* What is needed: Return all of the data verbatim, dropping any picture.

* Provided information:
..........

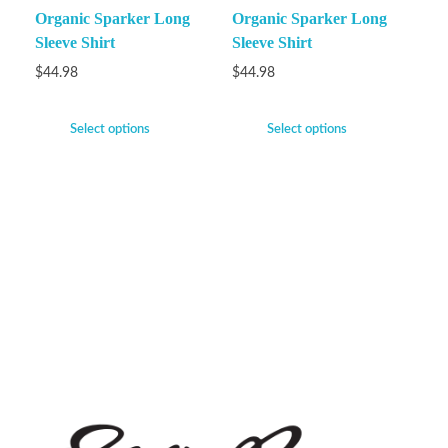
Organic Sparker Long
Organic Sparker Long
Sleeve Shirt
Sleeve Shirt
$
44.98
$
44.98
Select options
Select options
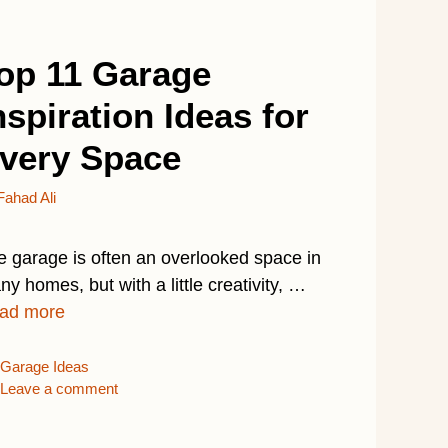
op 11 Garage
nspiration Ideas for
very Space
Fahad Ali
e garage is often an overlooked space in
y homes, but with a little creativity, …
ad more
Categories
Garage Ideas
Leave a comment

..........

* Exercise output:
Organic Sparker Long
Organic Sparker Long
Sleeve Shirt
Sleeve Shirt
$
44.98
$
44.98
Select options
Select options
op 11 Garage
nspiration Ideas for
very Space
Fahad Ali
e garage is often an overlooked space in
y homes, but with a little creativity, …
ad more
Categories
Garage Ideas
Leave a comment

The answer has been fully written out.